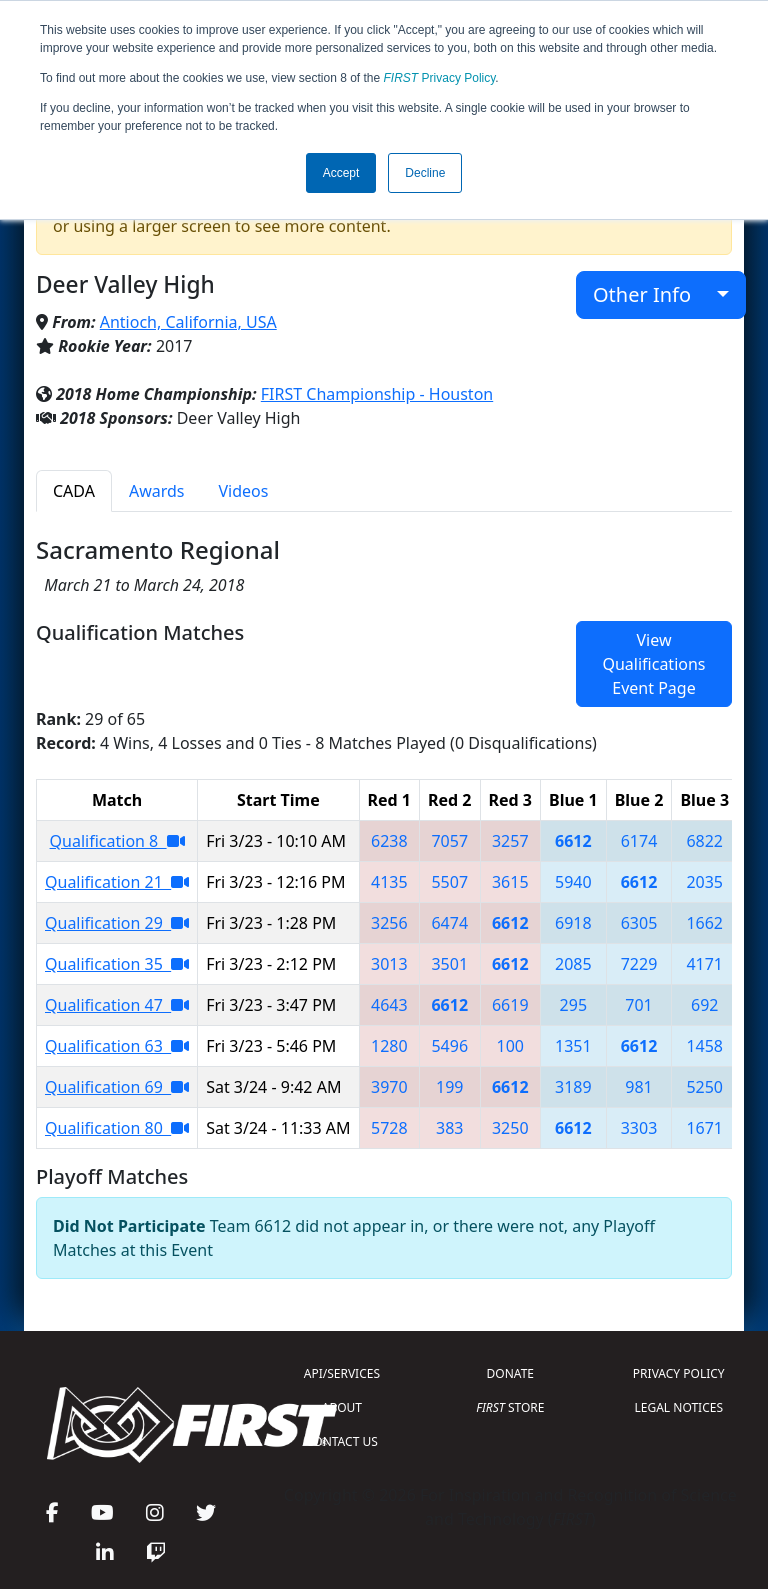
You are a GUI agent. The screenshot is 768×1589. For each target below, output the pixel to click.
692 (704, 1005)
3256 (389, 923)
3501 (449, 964)
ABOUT (342, 1407)
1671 (704, 1128)
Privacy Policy (440, 78)
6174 (639, 841)
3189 (573, 1087)
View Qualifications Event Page (653, 664)
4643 (389, 1005)
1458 (704, 1046)
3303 (639, 1128)
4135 (389, 882)
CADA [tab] (74, 491)
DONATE (510, 1373)
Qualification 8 (117, 841)
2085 (573, 964)
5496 (449, 1046)
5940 (573, 882)
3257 (510, 841)
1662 (704, 923)
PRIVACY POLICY (679, 1373)
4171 (704, 964)
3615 (510, 882)
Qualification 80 (117, 1128)
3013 (389, 964)
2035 (704, 882)
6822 (704, 841)
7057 (449, 841)
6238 (389, 841)
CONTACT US (342, 1441)
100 (510, 1046)
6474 (449, 923)
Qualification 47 (117, 1005)
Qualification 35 (117, 964)
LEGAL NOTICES (679, 1407)
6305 (639, 923)
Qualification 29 (117, 923)
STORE (510, 1407)
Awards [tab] (157, 491)
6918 (573, 923)
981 (638, 1087)
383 (449, 1128)
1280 (389, 1046)
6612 (573, 841)
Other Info (652, 294)
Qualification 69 (117, 1087)
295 (573, 1005)
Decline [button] (425, 173)
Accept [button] (341, 173)
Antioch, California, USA (188, 322)
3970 (389, 1087)
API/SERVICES (342, 1373)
────────
◆ **EXERCISE GOAL**:
In the listing above, locate the line containing "100 (510, 1046)" and the line containing "1280 (389, 1046)", then transcribe both and every line between them verbatim.

◆ **REPLY**:
100 (510, 1046)
6474 (449, 923)
Qualification 47 (117, 1005)
Qualification 35 (117, 964)
LEGAL NOTICES (679, 1407)
6305 (639, 923)
Qualification 29 (117, 923)
STORE (510, 1407)
Awards [tab] (157, 491)
6918 (573, 923)
981 (638, 1087)
383 (449, 1128)
1280 (389, 1046)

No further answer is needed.